Search code examples
htmlregexpython-3.xregex-greedy

Greedy and Lazy quantifier. Testing with HTML tags


Input is

<p>
The very <em>first</em> task is to find the beginning of a paragraph.
</p>
<p>
Then you have to find the end of the paragraph
</p>

Expected First Output is ( as I am using greedy quantifier)

<p>
The very <em>first</em> task is to find the beginning of a paragraph.
</p>
<p>
Then you have to find the end of the paragraph
</p>

Code used for Greedy as below

text = '''
<p>
The very <em>first</em> task is to find the beginning of a paragraph.
</p>
<p>
Then you have to find the end of the paragraph
</p>
'''
pattern=re.compile(r'\<p\>.*\<\/p\>')
data1=pattern.match(text,re.MULTILINE)
print('data1:- ',data1,'\n')

Expected second Output is ( as I am using Lazy quantifier)

<p>
The very <em>first</em> task is to find the beginning of a paragraph.
</p>

Code used for lazy is as below

text = '''
<p>
The very <em>first</em> task is to find the beginning of a paragraph.
</p>
<p>
Then you have to find the end of the paragraph
</p>
'''
#pattern=re.compile(r'\<p\>.*?\<\/p\>')
pattern=re.compile(r'<p>.*?</p>')
data1=pattern.match(text,re.MULTILINE)
print('data1:- ',data1,'\n')

I am getting None is both case as Actual Output


Solution

  • You have a couple of issues. Firstly, when using Pattern.match, the second and third parameters are positional, not flags. The flags need to be specified to re.compile. Secondly, you should be using re.DOTALL to make . match newline, not re.MULTILINE. Finally - match insists that the match occurs at the beginning of the string (which in your case is a newline character), so it won't match. You might want to use Pattern.search instead.
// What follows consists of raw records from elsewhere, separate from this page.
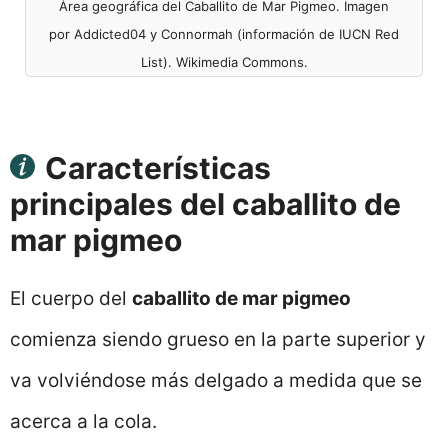
Área geográfica del Caballito de Mar Pigmeo. Imagen
por Addicted04 y Connormah (información de IUCN Red
List). Wikimedia Commons.
Características
principales del caballito de
mar pigmeo
El cuerpo del
caballito de mar pigmeo
comienza siendo grueso en la parte superior y
va volviéndose más delgado a medida que se
acerca a la cola.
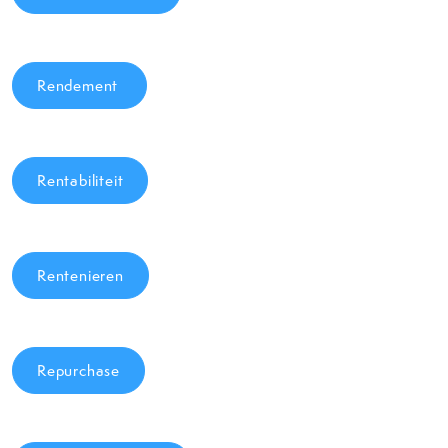
Rendement
Rentabiliteit
Rentenieren
Repurchase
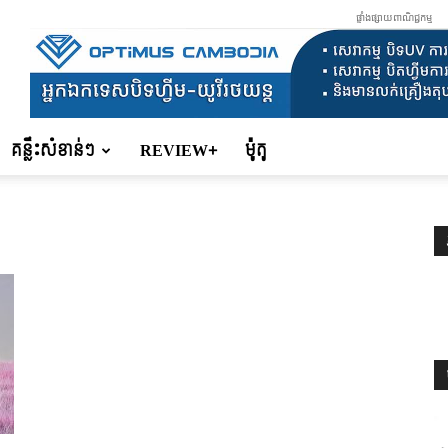
ផ្ទាំងផ្សាយពាណិជ្ជកម្ម
គន្លឹះសំខាន់ៗ
REVIEW+
ម៉ូតូ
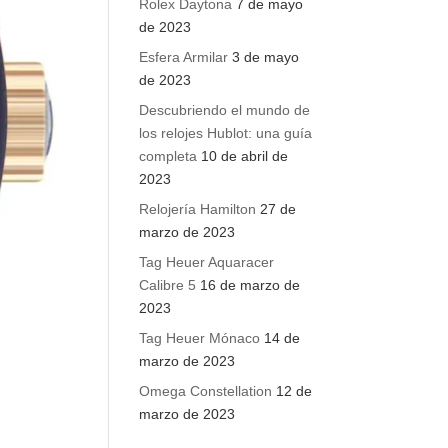
Rolex Daytona
7 de mayo
de 2023
Esfera Armilar
3 de mayo
de 2023
Descubriendo el mundo de
los relojes Hublot: una guía
completa
10 de abril de
2023
Relojería Hamilton
27 de
marzo de 2023
Tag Heuer Aquaracer
Calibre 5
16 de marzo de
2023
Tag Heuer Mónaco
14 de
marzo de 2023
Omega Constellation
12 de
marzo de 2023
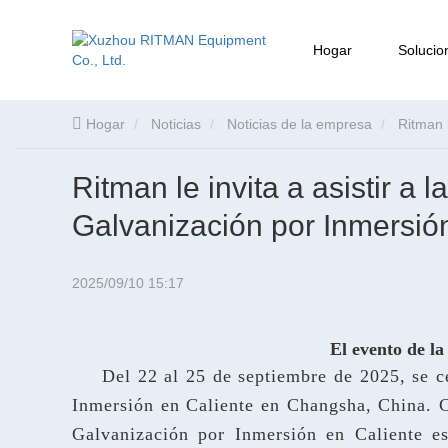
Hogar
Solucio
Hogar
Noticias
Noticias de la empresa
Ritman l
Ritman le invita a asistir a 
Galvanización por Inmersió
2025/09/10 15:17
El evento de la
Del 22 al 25 de septiembre de 2025, se c
Inmersión en Caliente en Changsha, China. C
Galvanización por Inmersión en Caliente es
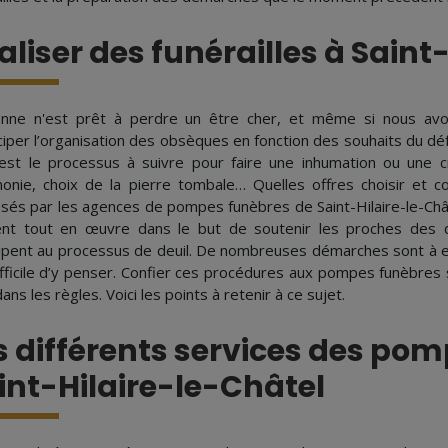
aliser des funérailles à Saint
nne n'est prêt à perdre un être cher, et même si nous avons
iciper l’organisation des obsèques en fonction des souhaits du d
est le processus à suivre pour faire une inhumation ou une c
onie, choix de la pierre tombale… Quelles offres choisir et 
sés par les agences de pompes funèbres de Saint-Hilaire-le-Chât
nt tout en œuvre dans le but de soutenir les proches des d
cipent au processus de deuil. De nombreuses démarches sont à eff
ifficile d’y penser. Confier ces procédures aux pompes funèbres
dans les règles. Voici les points à retenir à ce sujet.
s différents services des po
int-Hilaire-le-Châtel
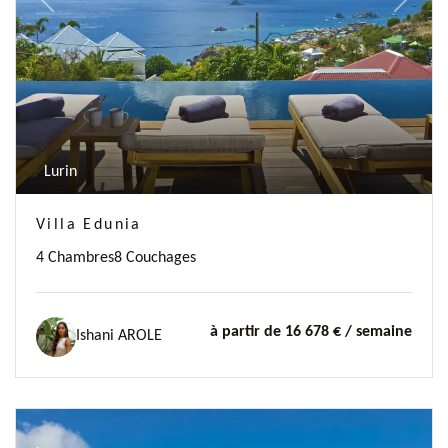
Previous
Next
Lurin
Villa Edunia
4 Chambres
8 Couchages
à partir de 16 678 €
/ semaine
Ishani AROLE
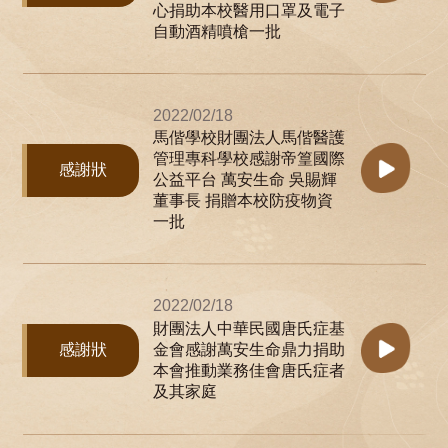
心捐助本校醫用口罩及電子
自動酒精噴槍一批
2022/02/18
馬偕學校財團法人馬偕醫護
管理專科學校感謝帝篁國際
感謝狀
公益平台 萬安生命 吳賜輝
董事長 捐贈本校防疫物資
一批
2022/02/18
財團法人中華民國唐氏症基
感謝狀
金會感謝萬安生命鼎力捐助
本會推動業務佳會唐氏症者
及其家庭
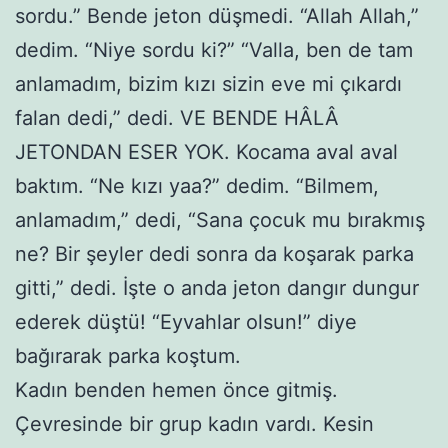
sordu.” Bende jeton düşmedi. “Allah Allah,”
dedim. “Niye sordu ki?” “Valla, ben de tam
anlamadım, bizim kızı sizin eve mi çıkardı
falan dedi,” dedi. VE BENDE HÂLÂ
JETONDAN ESER YOK. Kocama aval aval
baktım. “Ne kızı yaa?” dedim. “Bilmem,
anlamadım,” dedi, “Sana çocuk mu bırakmış
ne? Bir şeyler dedi sonra da koşarak parka
gitti,” dedi. İşte o anda jeton dangır dungur
ederek düştü! “Eyvahlar olsun!” diye
bağırarak parka koştum.
Kadın benden hemen önce gitmiş.
Çevresinde bir grup kadın vardı. Kesin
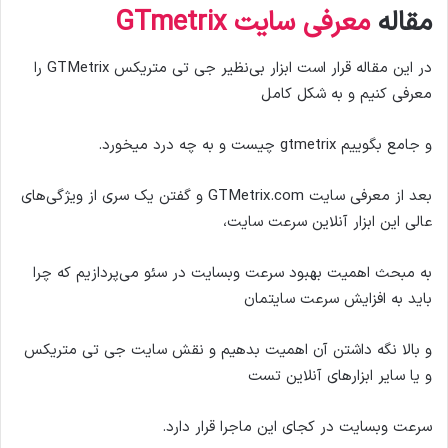
مقاله
معرفی سایت GTmetrix
در این مقاله قرار است ابزار بی‌نظیر جی تی متریکس GTMetrix را
معرفی کنیم و به شکل کامل
و جامع بگوییم gtmetrix چیست و به چه درد میخورد.
بعد از معرفی سایت GTMetrix.com و گفتن یک سری از ویژگی‌های
عالی این ابزار آنلاین سرعت سایت،
به مبحث اهمیت بهبود سرعت وبسایت در سئو می‌پردازیم که چرا
باید به افزایش سرعت سایتمان
و بالا نگه داشتن آن اهمیت بدهیم و نقش سایت جی تی متریکس
و یا سایر ابزارهای آنلاین تست
سرعت وبسایت در کجای این ماجرا قرار دارد.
This will work for your sample input:

    pattern=re.compile(r'<p>.*</p>', re.DOTALL)
    data1=pattern.search(text)
    print('data1:- ',data1.group(0),'\n')
    

    Output:

    data1:-  <p>
    The very <em>first</em> task is to find the beginning of a paragraph.
    </p>
    <p>
    Then you have to find the end of the paragraph
    </p> 
    

    Single match:

    pattern=re.compile(r'<p>.*?</p>', re.DOTALL)
    data1=pattern.search(text)
    print('data1:- ',data1.group(0),'\n')
    

    Output:

    data1:-  <p>
    The very <em>first</em> task is to find the beginning of a paragraph.
    </p> 
    

    Note also that /, < and > have no special meaning in regexes and don't need to be escaped. I've removed that in my code above.